Runtime feature toggling
There are several practical ways to change feature state during runtime.
1. Admin console
The Togglz console is the simplest operator-facing approach for many internal applications.
Typical use:
- enable a feature after deployment,
- disable a problematic path quickly,
- inspect current feature states,
- test rollout behavior without redeploying.
If you use the console in shared or production-like environments, secure it properly and log access through your normal application security and operations processes.
2. Programmatic update
If your application needs controlled internal rollout logic, update the feature state through FeatureManager.
import org.springframework.stereotype.Service;
import org.togglz.core.manager.FeatureManager;
import org.togglz.core.repository.FeatureState;
@Service
public class FeatureAdminService {
private final FeatureManager featureManager;
public FeatureAdminService(FeatureManager featureManager) {
this.featureManager = featureManager;
}
public void enableNewCheckoutFlow() {
FeatureState state = new FeatureState(MyFeatures.NEW_CHECKOUT_FLOW, true);
featureManager.setFeatureState(state);
}
}
Use this approach when runtime toggling should happen through an internal admin API, scheduled workflow, or controlled operational automation.
3. Activation strategies
Instead of turning a feature on for everyone, you can activate it only for selected users or a percentage of traffic.
Good examples:
- internal users only,
- one pilot customer,
- 10 percent rollout,
- one application node or region.
This is often better than a simple global on/off switch when release risk is moderate and observation is needed.
Best practices
Use short-lived flags where possible
Many feature flags should be temporary.
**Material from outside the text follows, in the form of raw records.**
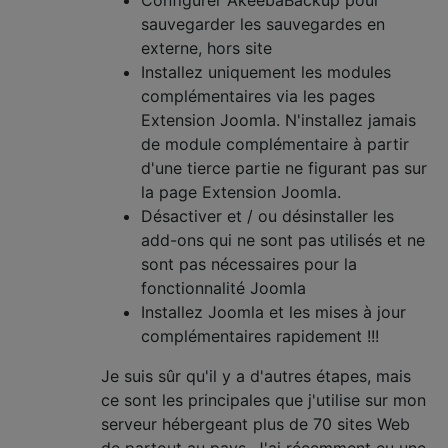
sauvegarder les sauvegardes en
externe, hors site
Installez uniquement les modules
complémentaires via les pages
Extension Joomla. N'installez jamais
de module complémentaire à partir
d'une tierce partie ne figurant pas sur
la page Extension Joomla.
Désactiver et / ou désinstaller les
add-ons qui ne sont pas utilisés et ne
sont pas nécessaires pour la
fonctionnalité Joomla
Installez Joomla et les mises à jour
complémentaires rapidement !!!
Je suis sûr qu'il y a d'autres étapes, mais
ce sont les principales que j'utilise sur mon
serveur hébergeant plus de 70 sites Web
de partout au pays. J'ai récemment eu une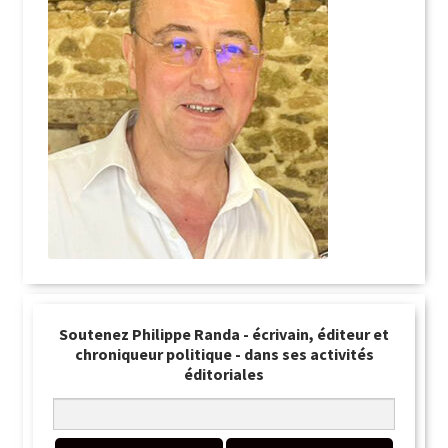
Soutenez Philippe Randa - écrivain, éditeur et
chroniqueur politique - dans ses activités
éditoriales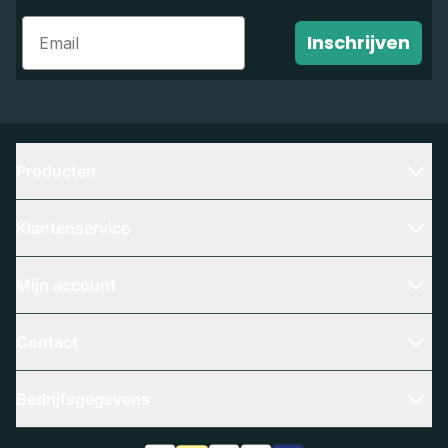
Email
Inschrijven
Producten
Klantenservice
Mijn account
Contact
Bedrijfsgegevens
Once a rollout is complete and stable, remove dead branches and the feature flag itself.
Distinguish release toggles from permanent business rules
Do not use Togglz as a substitute for normal authorization, pricing logic, or long-term tenant configuration unless
that decision is explicit and well-architected.
Name flags clearly
Good:
NEW_CHECKOUT_FLOWASYNC_EXPORT_PIPELINEPARTNER_X_INTEGRATION
Bad:
FEATURE_1TEST_FLAGTEMP_NEW
Keep ownership clear
Each important flag should have:
- purpose,
- owner,
- rollback expectation,
- planned removal date or review point.
Avoid flag sprawl
Too many old flags make code harder to reason about than the original risky change.
Common issues
Feature state is lost after restart
Cause: in-memory state repository or non-persistent configuration.
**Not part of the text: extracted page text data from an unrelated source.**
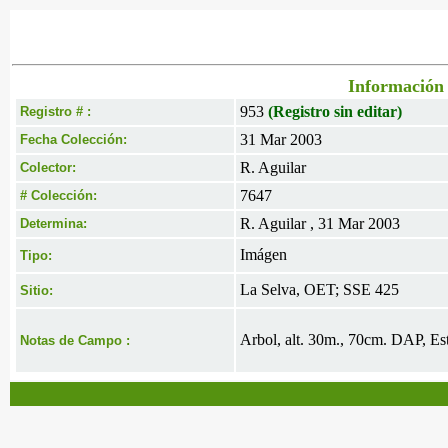
Información 
953
(Registro sin editar)
Registro # :
31 Mar 2003
Fecha Colección:
R. Aguilar
Colector:
7647
# Colección:
R. Aguilar , 31 Mar 2003
Determina:
Imágen
Tipo:
La Selva, OET; SSE 425
Sitio:
Arbol, alt. 30m., 70cm. DAP, Est
Notas de Campo :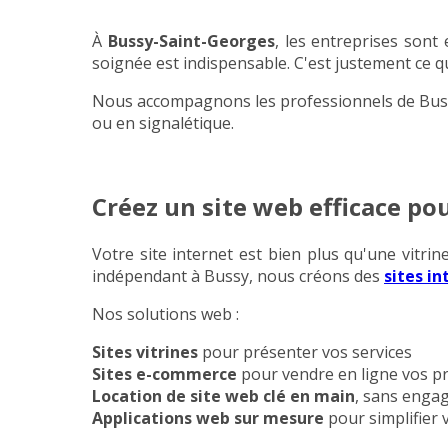
À
Bussy-Saint-Georges
, les entreprises sont
soignée est indispensable. C'est justement ce
Nous accompagnons les professionnels de Bus
ou en signalétique.
Créez un site web efficace po
Votre site internet est bien plus qu'une vitr
indépendant à Bussy, nous créons des
sites i
Nos solutions web :
Sites vitrines
pour présenter vos services
Sites e-commerce
pour vendre en ligne vos p
Location de site web clé en main
, sans engag
Applications web sur mesure
pour simplifier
Fix: use a persistent repository such as JDBC with PostgreSQL.
Flags differ between instances
Cause: local-only configuration or per-node state.
Fix: store state centrally and make all application instances use the same repository.
Console exposure is too open
Cause: console enabled without strong access control.
Fix: protect the console with proper authentication, authorization, and environment-specific restrictions.
Old flags remain forever
Cause: no cleanup discipline after rollout.
Fix: treat flag removal as part of the feature completion definition.